What contractors miss: Default VDI setups allow caching, local file mounts, printing, and screenshots. If any of those features are enabled, the endpoint becomes a CUI asset and pulls into scope.
Fix it now: Audit every VDI feature. Disable copy-paste, file transfers, local printing, clipboard sync, drive mapping, and screenshot tools. Lock it down server-side so users can't bypass restrictions.
Myth 5: "Out-of-scope VDI means we don't need endpoint controls"
The trap: Even when endpoints qualify as "out of scope," contractors assume no hardening or MFA is required.
What the DoW says: The endpoint stays out of scope only if the VDI server blocks all data exchange beyond video/keyboard/mouse.
That requires:
Blocking copy-paste, file transfers, screenshots, saving, printing (except within compliant systems)
Transmitting only video, keyboard, and mouse data
Multifactor authentication to the VDI server (hardware token or PKI with PIN, separate from the unmanaged client)
Restricting access to authorized users and allowable locations
What contractors miss: "Out of scope" is not "no controls." It's "ironclad configuration verified during assessment." If the VDI isn't locked down, the endpoint is in scope and you must apply full NIST SP 800-171 controls there.
Fix it now: Test your VDI configuration aggressively. Assume a C3PAO will try to screenshot CUI, mount a USB drive, or print to a local device.

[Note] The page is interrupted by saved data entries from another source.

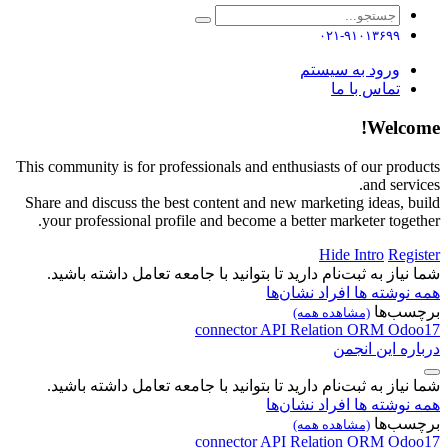
۰۲۱-۹۱۰۱۳۶۹۹
ورود به سیستم
تماس با ما
Welcome!
This community is for professionals and enthusiasts of our products
and services.
Share and discuss the best content and new marketing ideas, build
your professional profile and become a better marketer together.
Hide Intro
Register
شما نیاز به ثبت‌نام دارید تا بتوانید با جامعه تعامل داشته باشید.
همه نوشته ها
افراد
نشان‌ها
برچسب‌ها
(مشاهده همه)
connector
API
Relation
ORM
Odoo17
درباره این انجمن
شما نیاز به ثبت‌نام دارید تا بتوانید با جامعه تعامل داشته باشید.
همه نوشته ها
افراد
نشان‌ها
برچسب‌ها
(مشاهده همه)
connector
API
Relation
ORM
Odoo17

If any of those work, you're non-compliant.
Why This Matters Right Now
These five clarifications are closing loopholes contractors are still using in gap analyses and pre-assessment scoping.
The pattern is unmistakable:
The DoW is not accepting shortcuts on logical boundaries
Scoping shortcuts will trigger major non-conformities
Encryption, isolation, and VDI do not automatically shrink your assessment scope
If your current scoping strategy relies on any of these myths, you have a choice: rework it now while you control the timeline, or wait until a C3PAO shows up and discovers the gaps during a formal assessment.

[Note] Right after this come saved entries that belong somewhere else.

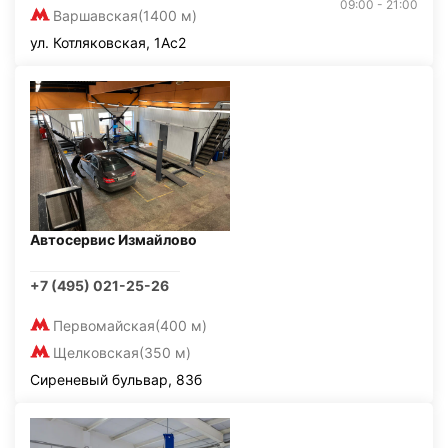
09:00 - 21:00
Варшавская
(1400 м)
ул. Котляковская, 1Ас2
Автосервис Измайлово
+7 (495) 021-25-26
Первомайская
(400 м)
Щелковская
(350 м)
Сиреневый бульвар, 83б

The second option is the most expensive way to learn this lesson.
Action Steps for 2026:
Audit your scoping assumptions: Are you relying on encryption, paper-only workflows, or VDI to exclude assets?
Test logical separation rigorously: Verify that network boundaries enforce separation, not just encrypt traffic.
Lock down VDI configurations: Disable every feature that could move CUI to endpoints.
Document everything: When a C3PAO questions your boundary, you need evidence that separation is real.
Source: DoW CMMC FAQ Revision 2.2 (January 2026)
Disclaimer: This is a paraphrased summary for practical application. Always refer to the official DoW FAQ document at the DoW CIO website for authoritative guidance.